Towards Expert-Level Medical Question Answering with Large Language Models

Karan Singhal,Tao Tu,Juraj Gottweis,Rory Sayres,Ellery Wulczyn,Le Hou,Kevin Clark,Stephen Pfohl,Heather Cole-Lewis,Darlene Neal,Mike Schaekermann,Amy Wang,Mohamed Amin,Sami Lachgar,Philip Mansfield,Sushant Prakash,Bradley Green,Ewa Dominowska,Blaise Aguera y Arcas,Nenad Tomasev,Yun Liu,Renee Wong,Christopher Semturs,S. Sara Mahdavi,Joelle Barral,Dale Webster,Greg S. Corrado,Yossi Matias,Shekoofeh Azizi,Alan Karthikesalingam,Vivek Natarajan

Recent artificial intelligence (AI) systems have reached milestones in "grand challenges" ranging from Go to protein-folding. The capability to retrieve medical knowledge, reason over it, and answer medical questions comparably to physicians has long been viewed as one such grand challenge. Large language models (LLMs) have catalyzed significant progress in medical question answering; Med-PaLM was the first model to exceed a "passing" score in US Medical Licensing Examination (USMLE) style questions with a score of 67.2% on the MedQA dataset. However, this and other prior work suggested significant room for improvement, especially when models' answers were compared to clinicians' answers. Here we present Med-PaLM 2, which bridges these gaps by leveraging a combination of base LLM improvements (PaLM 2), medical domain finetuning, and prompting strategies including a novel ensemble refinement approach. Med-PaLM 2 scored up to 86.5% on the MedQA dataset, improving upon Med-PaLM by over 19% and setting a new state-of-the-art. We also observed performance approaching or exceeding state-of-the-art across MedMCQA, PubMedQA, and MMLU clinical topics datasets. We performed detailed human evaluations on long-form questions along multiple axes relevant to clinical applications. In pairwise comparative ranking of 1066 consumer medical questions, physicians preferred Med-PaLM 2 answers to those produced by physicians on eight of nine axes pertaining to clinical utility (p < 0.001). We also observed significant improvements compared to Med-PaLM on every evaluation axis (p < 0.001) on newly introduced datasets of 240 long-form "adversarial" questions to probe LLM limitations. While further studies are necessary to validate the efficacy of these models in real-world settings, these results highlight rapid progress towards physician-level performance in medical question answering.

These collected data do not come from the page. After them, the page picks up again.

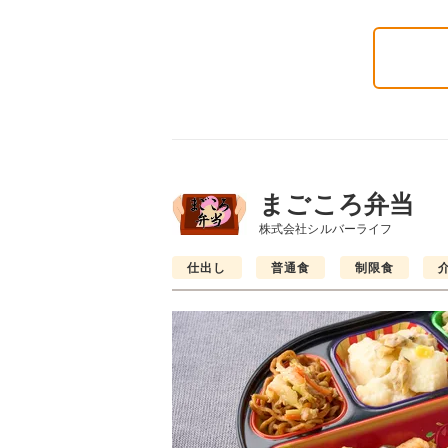
まごころ弁当
株式会社シルバーライフ
仕出し
普通食
制限食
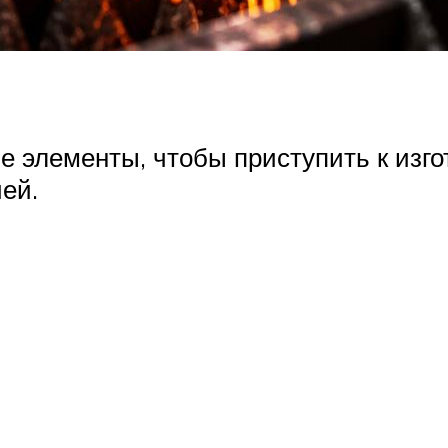
е элементы, чтобы приступить к изг
ией.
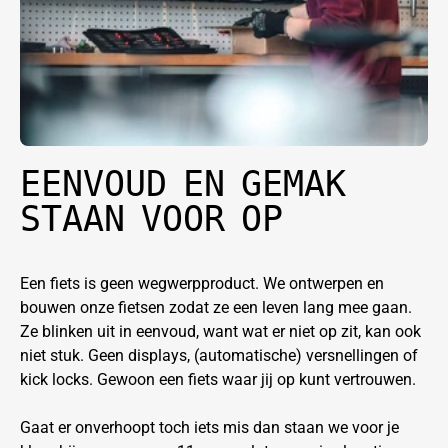
EENVOUD EN GEMAK
STAAN VOOR OP
Een fiets is geen wegwerpproduct. We ontwerpen en
bouwen onze fietsen zodat ze een leven lang mee gaan.
Ze blinken uit in eenvoud, want wat er niet op zit, kan ook
niet stuk. Geen displays, (automatische) versnellingen of
kick locks. Gewoon een fiets waar jij op kunt vertrouwen.
Gaat er onverhoopt toch iets mis dan staan we voor je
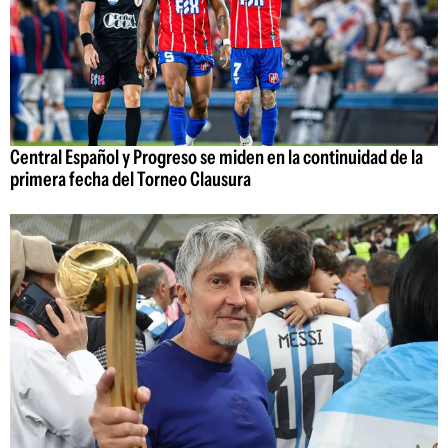
Central Español y Progreso se miden en la continuidad de la
primera fecha del Torneo Clausura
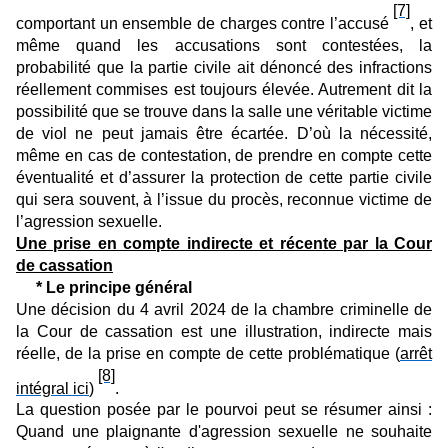
[7]
comportant un ensemble de charges contre l’accusé
, et
même quand les accusations sont contestées, la
probabilité que la partie civile ait dénoncé des infractions
réellement commises est toujours élevée. Autrement dit la
possibilité que se trouve dans la salle une véritable victime
de viol ne peut jamais être écartée. D’où la nécessité,
même en cas de contestation, de prendre en compte cette
éventualité et d’assurer la protection de cette partie civile
qui sera souvent, à l’issue du procès, reconnue victime de
l’agression sexuelle.
Une prise en compte indirecte et récente par la Cour
de cassation
* Le principe général
Une décision du 4 avril 2024 de la chambre criminelle de
la Cour de cassation est une illustration, indirecte mais
réelle, de la prise en compte de cette problématique (
arrêt
[8]
intégral ici
)
.
La question posée par le pourvoi peut se résumer ainsi :
Quand une plaignante d'agression sexuelle ne souhaite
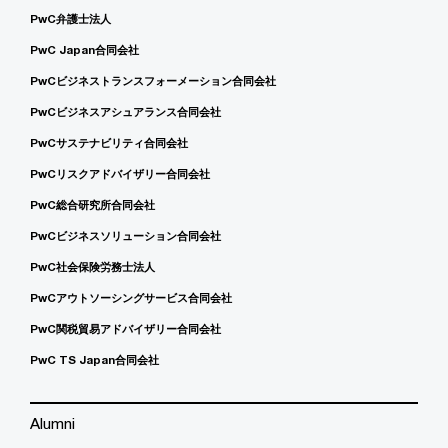
PwC弁護士法人
PwC Japan合同会社
PwCビジネストランスフォーメーション合同会社
PwCビジネスアシュアランス合同会社
PwCサステナビリティ合同会社
PwCリスクアドバイザリー合同会社
PwC総合研究所合同会社
PwCビジネスソリューション合同会社
PwC社会保険労務士法人
PwCアウトソーシングサービス合同会社
PwC関税貿易アドバイザリー合同会社
PwC TS Japan合同会社
Alumni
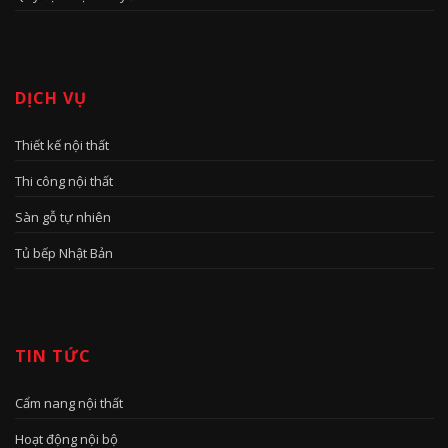
DỊCH VỤ
Thiết kế nội thất
Thi công nội thất
Sàn gỗ tự nhiên
Tủ bếp Nhật Bản
TIN TỨC
Cẩm nang nội thất
Hoạt động nội bộ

翻译：近期人工智能（AI）系统已在从围棋到蛋白质折叠等"重大挑战"中取得里程碑式进展。能够检索医学知识、进行推理并给出可与医生媲美的医学答案的能力，长期以来被视为此类重大挑战之一。大语言模型（LLMs）极大推动了医学问答领域的发展；Med-PaLM 是首个在美国医师资格考试（USMLE）风格问题上超过"及格"分数的模型，在 MedQA 数据集上取得 67.2% 的得分。然而，该研究及其他前期工作表明仍有显著改进空间，特别是在将模型答案与临床医生答案对比时。为此，我们提出 Med-PaLM 2，该模型通过融合基础 LLM 改进（PaLM 2）、医学领域微调及包括新型集成优化策略在内的提示技术，弥合了上述差距。Med-PaLM 2 在 MedQA 数据集上取得最高 86.5% 的得分，较 Med-PaLM 提升超过 19%，并创下新最优水平。我们还在 MedMCQA、PubMedQA 及 MMLU 临床主题数据集上观察到接近或超越现有最优水平的性能。针对长篇问题，我们沿临床应用的多个维度开展了详细人工评估。在 1066 个消费者医疗问题的成对比较排序中，医生在关于临床实用性的九个维度中，有八个维度更偏好 Med-PaLM 2 的答案（p < 0.001）。针对新引入的 240 个用于探索 LLM 局限性的长篇"对抗性"问题数据集，我们在每个评估维度上都观察到相较 Med-PaLM 的显著提升（p < 0.001）。尽管仍需进一步研究验证这些模型在真实场景中的有效性，但这些结果凸显了在医学问答领域向医师级性能迈进的快速进展。